[Page-level text extractions]
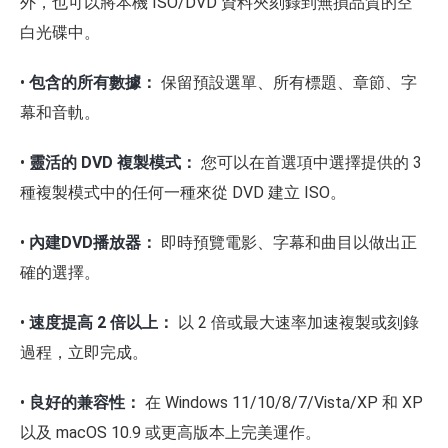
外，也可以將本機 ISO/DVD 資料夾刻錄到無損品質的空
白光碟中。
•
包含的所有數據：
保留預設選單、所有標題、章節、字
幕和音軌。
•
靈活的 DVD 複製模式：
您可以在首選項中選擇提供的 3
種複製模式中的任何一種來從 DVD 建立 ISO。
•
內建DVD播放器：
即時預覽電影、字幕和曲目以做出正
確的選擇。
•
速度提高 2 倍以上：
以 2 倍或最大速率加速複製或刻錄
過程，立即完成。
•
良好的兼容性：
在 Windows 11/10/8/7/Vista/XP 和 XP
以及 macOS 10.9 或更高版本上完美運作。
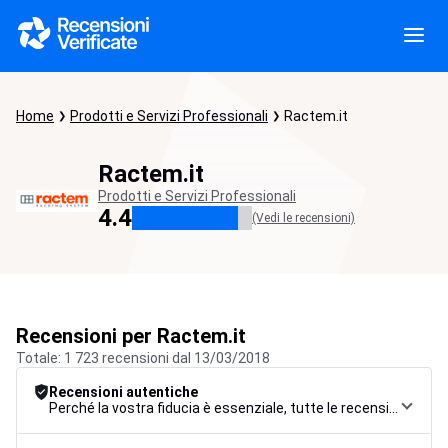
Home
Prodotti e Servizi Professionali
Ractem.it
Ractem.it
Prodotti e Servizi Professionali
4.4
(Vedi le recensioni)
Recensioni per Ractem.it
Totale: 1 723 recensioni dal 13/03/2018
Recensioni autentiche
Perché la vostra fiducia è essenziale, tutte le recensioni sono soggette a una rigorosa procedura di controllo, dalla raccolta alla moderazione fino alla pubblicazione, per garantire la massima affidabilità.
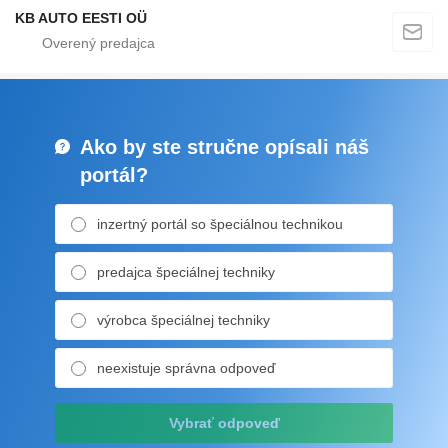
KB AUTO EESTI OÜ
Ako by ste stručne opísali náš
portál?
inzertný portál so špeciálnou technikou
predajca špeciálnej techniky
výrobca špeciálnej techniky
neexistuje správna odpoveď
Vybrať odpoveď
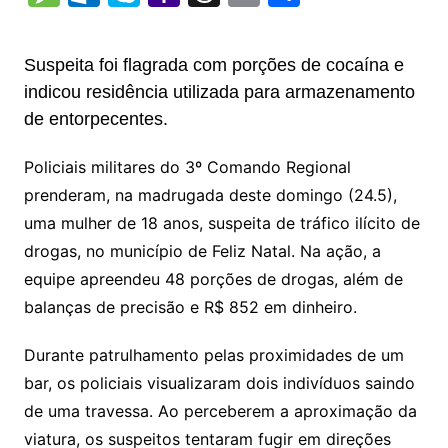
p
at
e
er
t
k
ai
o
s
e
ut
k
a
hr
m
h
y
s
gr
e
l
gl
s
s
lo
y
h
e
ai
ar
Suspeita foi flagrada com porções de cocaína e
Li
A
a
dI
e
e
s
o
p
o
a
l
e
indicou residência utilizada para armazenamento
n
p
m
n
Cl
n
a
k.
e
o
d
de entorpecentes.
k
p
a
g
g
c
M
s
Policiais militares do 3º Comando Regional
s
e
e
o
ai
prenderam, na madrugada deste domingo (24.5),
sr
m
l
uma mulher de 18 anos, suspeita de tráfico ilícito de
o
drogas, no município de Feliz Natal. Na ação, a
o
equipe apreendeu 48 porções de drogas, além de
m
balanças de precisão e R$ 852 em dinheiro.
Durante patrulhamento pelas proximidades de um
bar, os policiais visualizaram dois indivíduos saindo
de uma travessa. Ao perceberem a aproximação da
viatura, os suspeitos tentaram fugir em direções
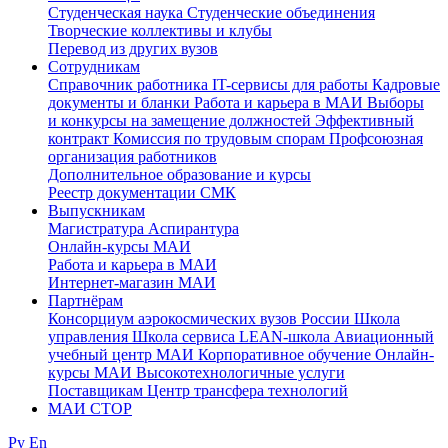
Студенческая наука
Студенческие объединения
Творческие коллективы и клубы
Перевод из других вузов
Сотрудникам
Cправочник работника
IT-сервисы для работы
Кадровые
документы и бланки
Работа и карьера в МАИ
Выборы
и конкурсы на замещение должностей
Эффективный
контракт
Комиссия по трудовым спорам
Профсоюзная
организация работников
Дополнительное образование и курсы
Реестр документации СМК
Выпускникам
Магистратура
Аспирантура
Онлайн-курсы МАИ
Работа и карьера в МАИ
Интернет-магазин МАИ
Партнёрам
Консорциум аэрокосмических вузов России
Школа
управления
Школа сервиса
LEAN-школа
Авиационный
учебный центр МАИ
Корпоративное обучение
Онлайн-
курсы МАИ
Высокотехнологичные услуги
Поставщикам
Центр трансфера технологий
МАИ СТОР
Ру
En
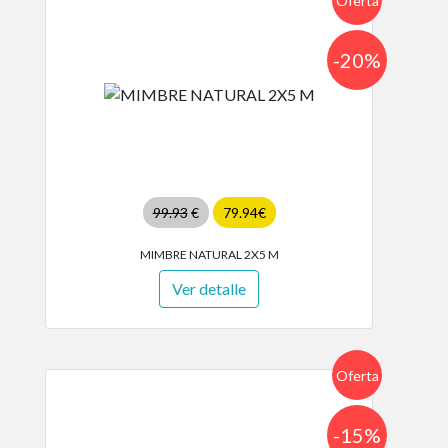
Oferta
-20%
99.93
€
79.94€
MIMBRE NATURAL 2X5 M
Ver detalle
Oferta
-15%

**Directions:**
The result is a copy of every line above where the word "вузов" shows up.

**Answer to this task:**
Перевод из других вузов
Консорциум аэрокосмических вузов России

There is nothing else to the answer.